Gesturing for Dwight to sit, the girl went through a door. He heard water running. He went to the window and drew the curtains. When the girl reentered the room, Dwight was sitting in one of the chairs. He could see that she was wearing fresh lipstick, she had powdered her face, she looked doll-like and delicate, and then she raised her arms, sending her bangles sliding to her elbows, and she cocked one leg. She began to dance in the shadowy room to the aching music.
2
That night in the Elephanta Suite he had lain on his bed, staring at nothing, feeling fragile; the slightest sound jarred his ears. He was exhausted and empty—sorrowful, but why? Perhaps for the young submissive girl, who had shocked him by being so deft, for understanding so much, for her gift of anticipation. How could she know all that?
Her dancing had held him with its formality and precision, the way she lifted her knees and crooked her arms and made fans of her fingers, the way she twirled her skirts. Without hesitating, she had looped her thumb under one shoulder strap and slipped it sideways, and then the other, and soon she was dancing bare-breasted, barefoot, lifting her gauzy red skirts with her knees. At certain points in the music she seemed to move in a trance-like state, oblivious of him, her yellow eyes upturned to the portrait of a fierce and blackish Hindu god, whose legs were similarly crooked and who wore a necklace of human skulls.

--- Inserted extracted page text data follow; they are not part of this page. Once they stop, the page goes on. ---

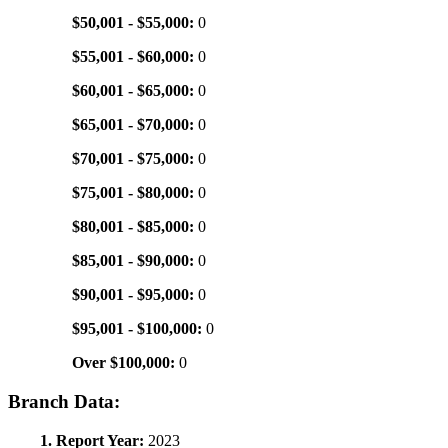
$50,001 - $55,000:
0
$55,001 - $60,000:
0
$60,001 - $65,000:
0
$65,001 - $70,000:
0
$70,001 - $75,000:
0
$75,001 - $80,000:
0
$80,001 - $85,000:
0
$85,001 - $90,000:
0
$90,001 - $95,000:
0
$95,001 - $100,000:
0
Over $100,000:
0
Branch Data:
1. Report Year:
2023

Unhurried, pacing, turning, reaching upward with her skinny arms, she had danced to the music that twanged in the hot dusty room. Her face was a powdery mask, her cheeks rouged, her lips red. She had brought him to the room like a servant girl, but reentered with her makeup—the white powder that made her face purplish, her lips larger and sticky red—with bangles clattering at her wrists, silver earrings, and some sort of bells tinkling on anklets. Soon she was half naked, with small breasts, with sallow skin, and she was not a servant girl anymore but an object of desire, with flashing eyes, stamping feet, twirling and skipping until the music stopped.